I ignore her. She’s an NPC, a non-playing character, a pawn who is preoccupied with mindless social programming and is distant from the power centres of the Sprawl. People like her can be used to run interference, used and manipulated, but should never be trusted or considered seriously when planning strategically.

I pass Ricket Hendries and slip a flash drive filled with Asian girl-on-girl action into his hand. He grins and gives me the thumbs up. I grin back and breathe in the sweet smell of sweat, whiteboard marker and fear. The smells of high school.

It’s like chess. Jocks, Ricket and his gang of cheap deodorant-scented Cro-Magnons, are knights. You can’t directly manipulate them because they believe that their superior muscle density means they’re in control. But they can always be moved sideways, obtusely angled so that they believe they are the ones doing the moving.
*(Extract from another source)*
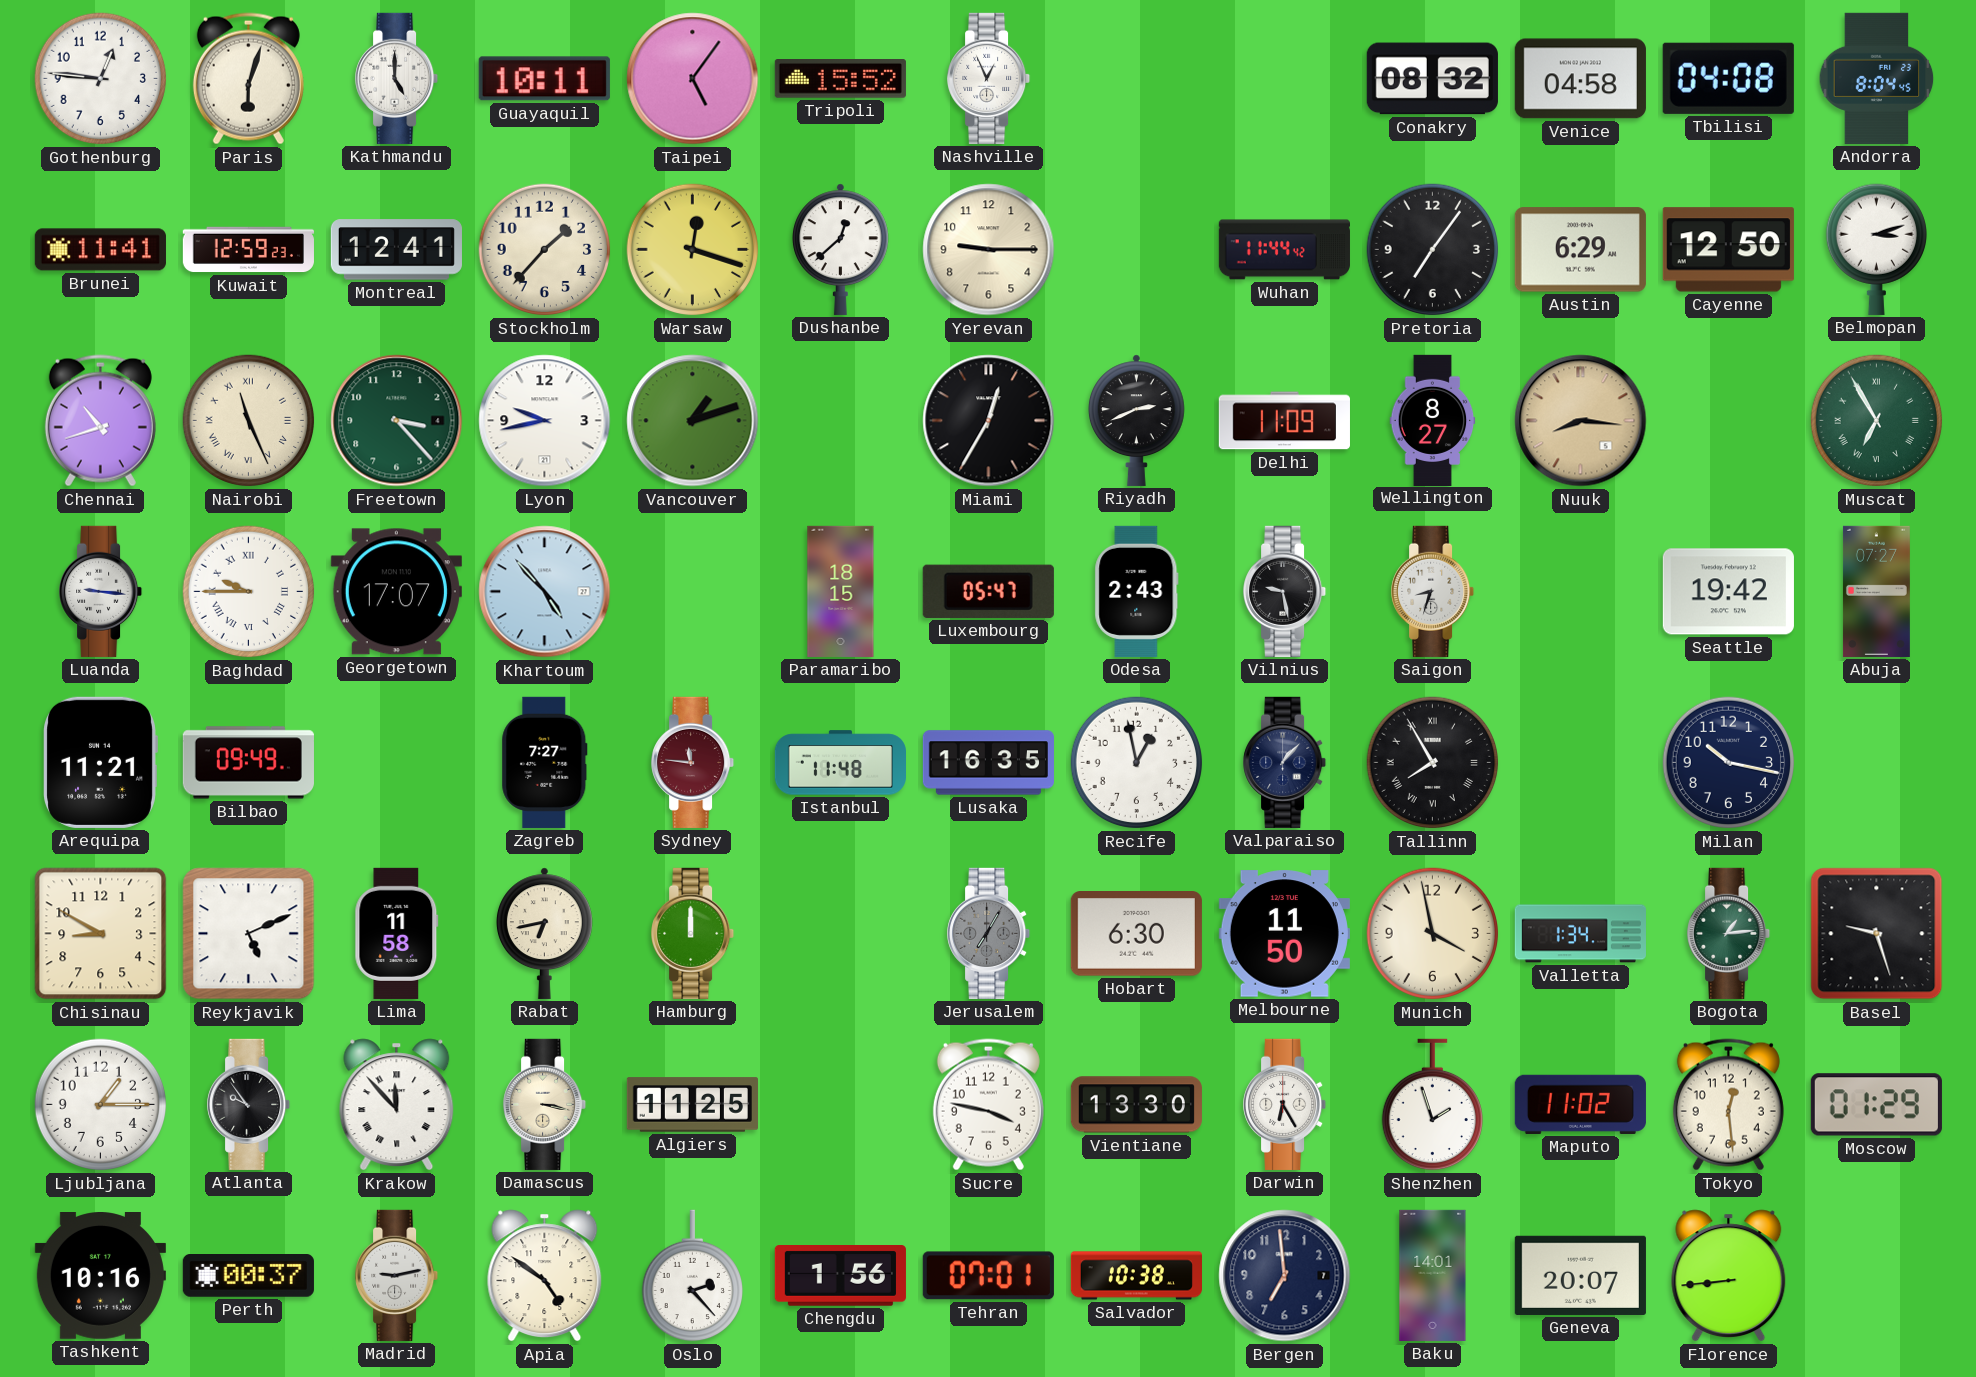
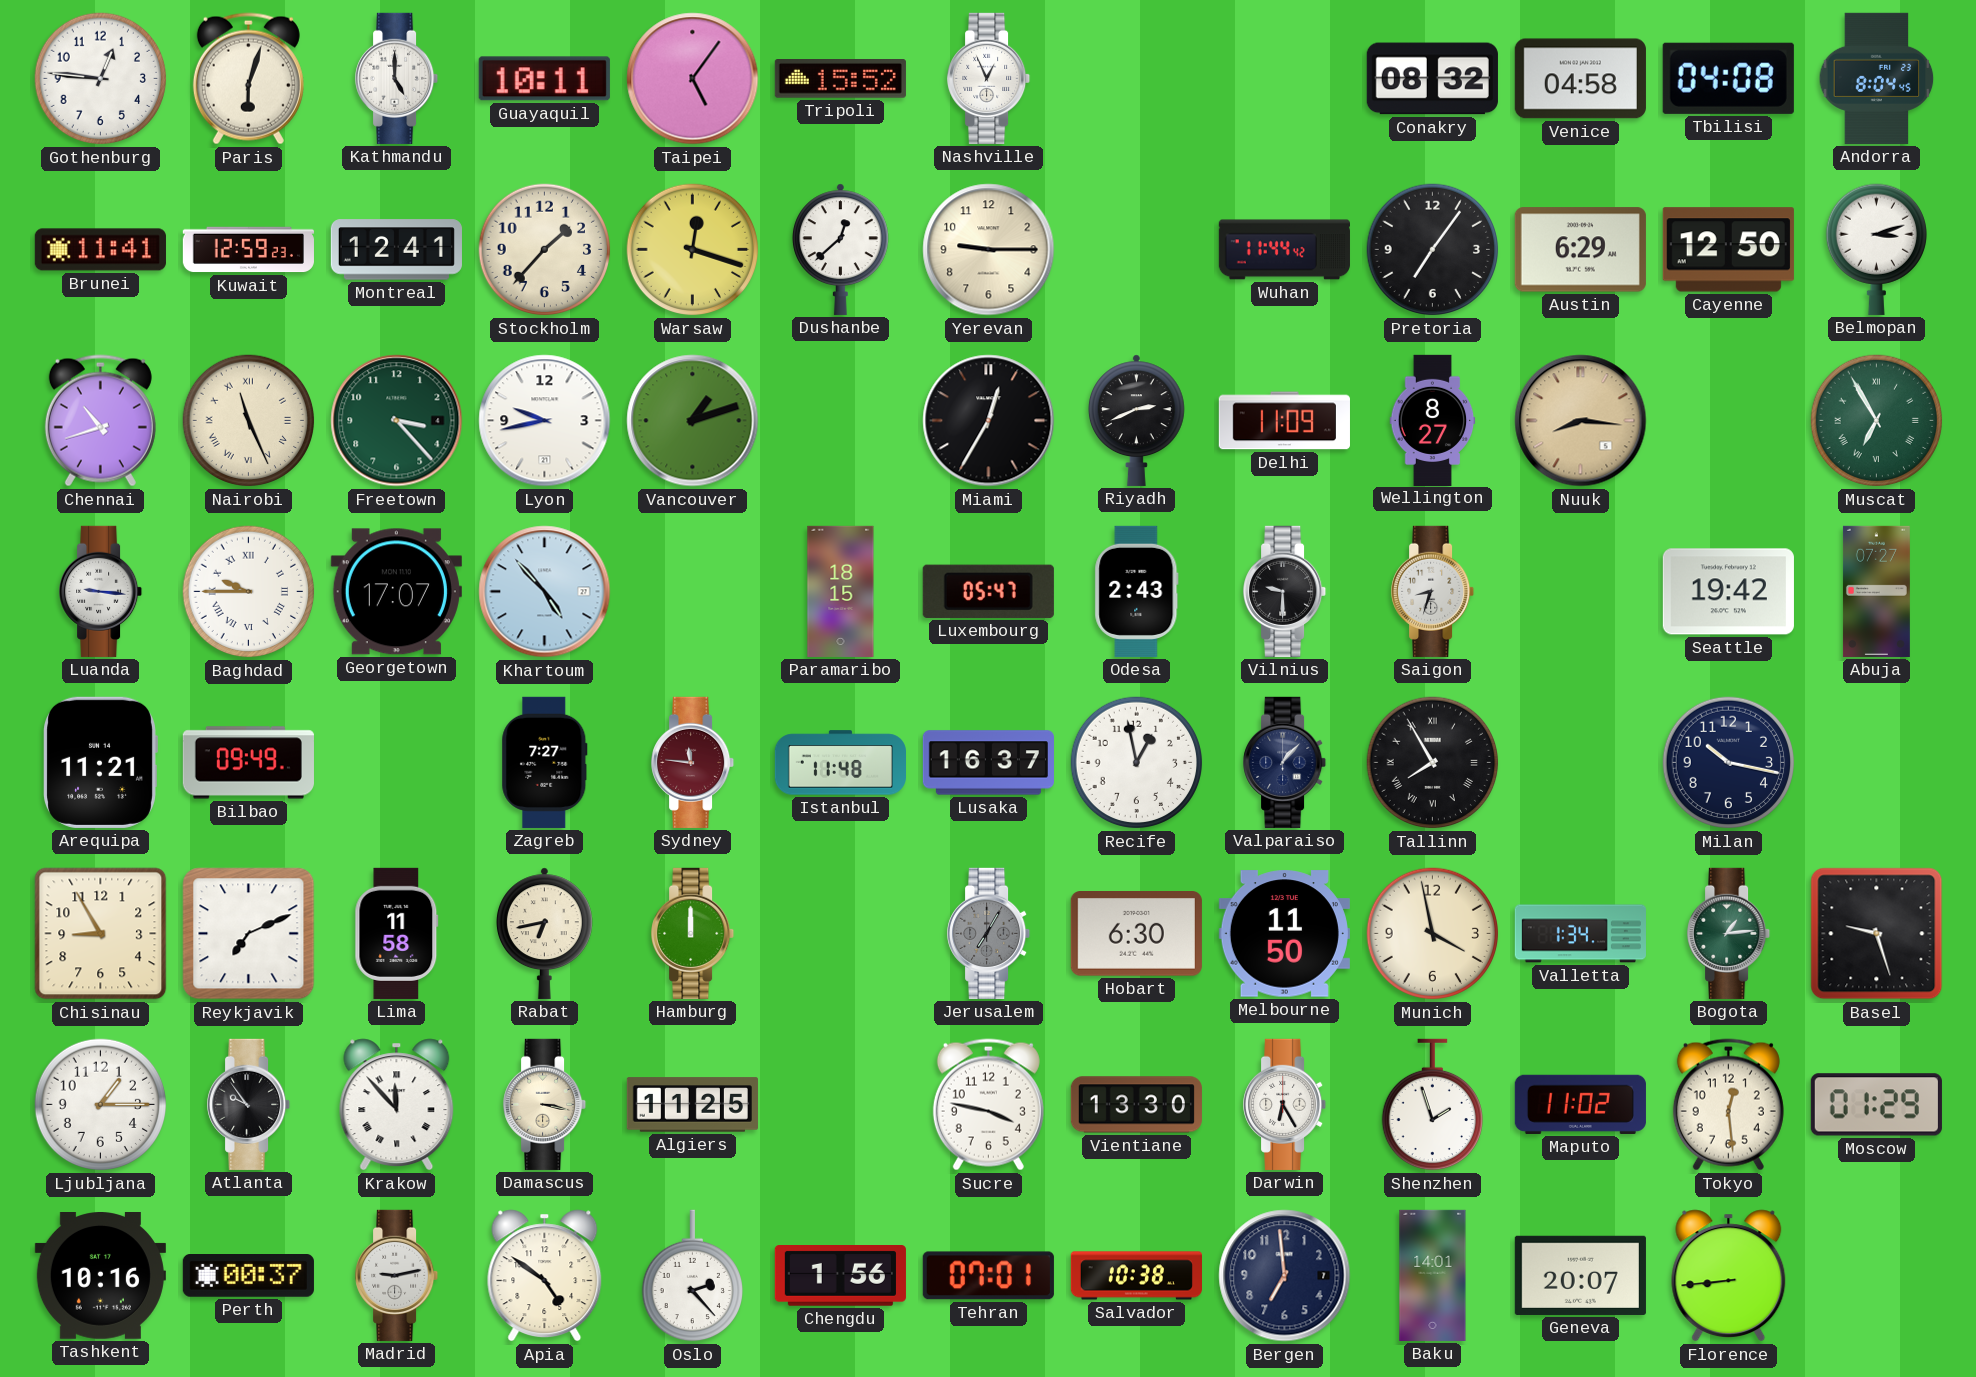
Vilnius: 9:28 -> 9:30
Lusaka: 16:35 -> 16:37
Chisinau: 8:50 -> 8:55
Reykjavik: 5:11 -> 7:11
Rooks are the big violent loner kids like Josh Southfield. His dad is in jail for a white-collar crime, he has gruesome acne and he does badly at school and, as such, has very little to lose. Moving him is as easy as telekinesis.

And me? Well, I don’t aspire to be king. That’s just like being a highly paid pawn. I’m a bishop, a vizier. I’m always behind the scenes pulling the strings. If I use my full potential I’m the most powerful piece on the board.

We shoulder our way past the NPCs into metalwork class. Mr Olly, our moustachioed metalwork teacher, looks like a former member of the security police who has been granted amnesty by the Truth and Reconciliation Commission for apartheid atrocities. Most of the classherd comply with the instructions Olly puts
on the board, their tongues lolling out of their mouths like they have just been shot through the head with a bolt gun in an abattoir and haven’t yet begun to realise that something is wrong. I wait until Olly is distracted and then saunter over to a bench at the back of the class.

‘General,’ I say to the youth whose oversized head is the result of a childhood case of elephantiasis. He looks up to reveal cool, grey eyes. Toby September; taunted ceaselessly since birth, he channelled his rage into climbing the social hierarchy and is now general of the Nice Time Kids, second only to Anwar himself.

‘Zevcenko,’ he says, taking his time over my name.

‘I need an audience with the Warlord,’ I say. The oversized head nods thoughtfully but when he speaks his voice is acidic.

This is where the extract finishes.